永遠の姉妹 第37話『受け継がれた命』
「あ、あいつが…あいつが悪いんだ。知香子を…裏切ったりするから…」
仁は、おろおろしながら言った。
「…許さない」
知永子は、そう言って和彦の腹部に刺さっていたナイフを引き抜く。血まみれになったナイフを握り締め、仁に踊りかかって行った。
「や、やめろ…」
仁は、しっかりと知永子の手首を掴む。
しかし、知永子も負けてはいなかった。徐々に、ナイフの切っ先が仁へと近づいて行く。
「許さない…。和彦に…和彦にあんなことを。…あんたも、今この場で殺してやる!」
言いながら、知永子は更に力を強めた。和彦の血にまみれ、まさに鬼の形相で仁を睨む。
「お、お願いだ…許してくれ…。俺も、本当に殺すつもりなんてなかったんだ…」
「絶対に許さない!和彦を殺めた報いを、受けるがいいわ!!」
仁は涙ながらに懇願したが、知永子はそう叫びながら渾身の力でナイフを押し出した。ナイフが肉の中へとめり込んでいく、嫌な感触がする。
ふいに、仁の手から力が抜けた。そのまま、ゆっくりと倒れ込む。
知永子は仁の体に馬乗りになり、尚もナイフを振り下ろした。何度も繰り返す。
遠くから、パトカーの音が聞こえた。
この日の為に買った、シャネルの新作スーツに身を包んだ知香子は、会議室の前で大きく深呼吸をした。それから、ドアを開ける。
会議室に揃った役員達の視線が、一斉に知香子に注がれた。知香子は背すじを伸ばしながら、その視線の中を進んで行く。
「皆様、初めまして。

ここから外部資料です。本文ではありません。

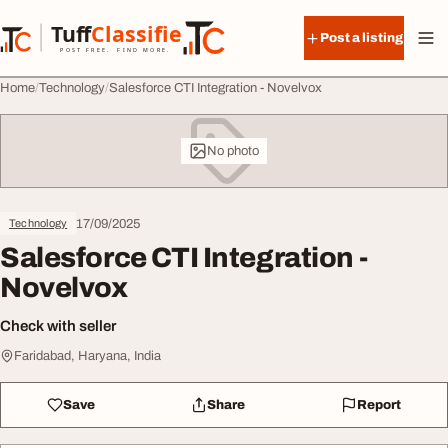
Skip to content
Tuff
Classified
Post a listing
TuffClassified
POST FREE. FIND MORE.
Home
Technology
Salesforce CTI Integration - Novelvox
No photo
17/09/2025
Technology
Salesforce CTI Integration -
Novelvox
Check with seller
Faridabad, Haryana, India
Save
Share
Report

この度、倉内コーポレーションの代表取締役に就任致しました、倉内知香子です」
正面に立った知香子は、そう言って深々と頭を下げた。
突然の発表に、役員達の間からざわめきが起こる。
「…社長は、つい最近滝さんに変わったばかりじゃ…」
知香子の目の前に座った男が、口を挟んだ。
「滝さんには…これからは専務を勤めて頂きます」
知香子は、滝に向かってにっこりと微笑みかける。滝は、苦虫を噛み潰したような表情で押し黙ったままだ。
ざわめきが、一層広がって行く。
「いきなりの社長交代に、皆様が不安を感じるのも致し方のないことだとは思います。ただ…私は亡き父の遺志を引き継ぎ、この倉内コーポレーションのより一層の発展に、この身を捧げて行きたいと考えております。どうか皆様のお力を、若輩者の私にお貸し頂けませんでしょうか」
知香子は、真っ直ぐに役員達を見据えたまま語った。知香子の迫力に押されたように、まばらな拍手が起こる。
知香子は、勝ち誇ったように笑った。
すんなりと歓迎されないことは、端から解っている。まばらな拍手だとしても、もらえるだけ上出来だ。
後は、自らの力でその輪を広げて行けばいい。
その時、再びドアが開いた。会社の会議室にはおよそ相応しくない、制服姿の少女が立っている。
少女は、ゆっくりと室内に足を踏み入れて来た。
滝は、はっとする。あの時の少女に、間違いなかった。
少女は、当然のように滝の元に歩み寄り、こう言った。
「あたし、このおじさんに売春を強要されました。強引にラブホテルに連れ込まれて…それで…」
滝を指差し、涙混じりに訴える。
「な、何を、!?」
滝は、思わず立ち上がった。室内のざわめきが、最高潮に高まる。
「ありがとう。なかなかの名演技だったわ」
会社近くの喫茶店で少女と待ち合わせた知香子は、そう言って封筒を手渡した。中には、十万円ほど入っている。
「ちょっと緊張したけど…何か楽しかったわ」
少女は、封筒の中味を確認しながら、ペロリと舌を出した。
全ては、あの会社から滝を追いやる為に、知香子が企てた策略なのである。
「でも…あのおじさんって、やっぱりクビになっちゃうわけ?」
「そうね。役員達全員の前で、未成年への売春強要が発覚したんだもの…それは免れないわ」
「そっかぁ…」
少女は、溜め息をついた。
「何?まさか、あの男に同情でもしてるって言うの?」
知香子は、嘲るような口調で言った。
「別に、そんなわけじゃないけど。ただ…本当は、ホテル行って寝ちゃっただけなのに…ちょっとやり過ぎな感じがしたの」
「いい。覚えておきなさい」
少女の言葉を遮るように、知香子が言葉を強める。少女は、驚いて目を見開いた。
「本当に欲しいものを手に入れる為には、徹底的にやらなきゃいけないの。ほんの少しでも情けをかけたりしたら、絶対に後で寝首をかかれるわ。相手の息の根が完全に止まるまで…追い詰めてやるのよ」
鬼気迫る知香子の表情に、少女の顔が蒼醒める。
静まり返ったふたりの耳に、ニュース番組のキャスターの声が入って来た。
「昨夜未明、東京都港区の路上で、障害致死事件が発生しました。現在判明しているところによりますと、死亡したのは荒井仁さん三十才と、伊原和彦さん二十九才のふたりで、警察は同現場にいた女性が詳しい事情を知っていると見て、女性から話を聞いている模様です」
「何ですって!?」
和彦の名前に気が動転した知香子は、思わずテレビに向かって叫ぶ。しかし、画面に映し出された写真は、確かに和彦と仁のものだった。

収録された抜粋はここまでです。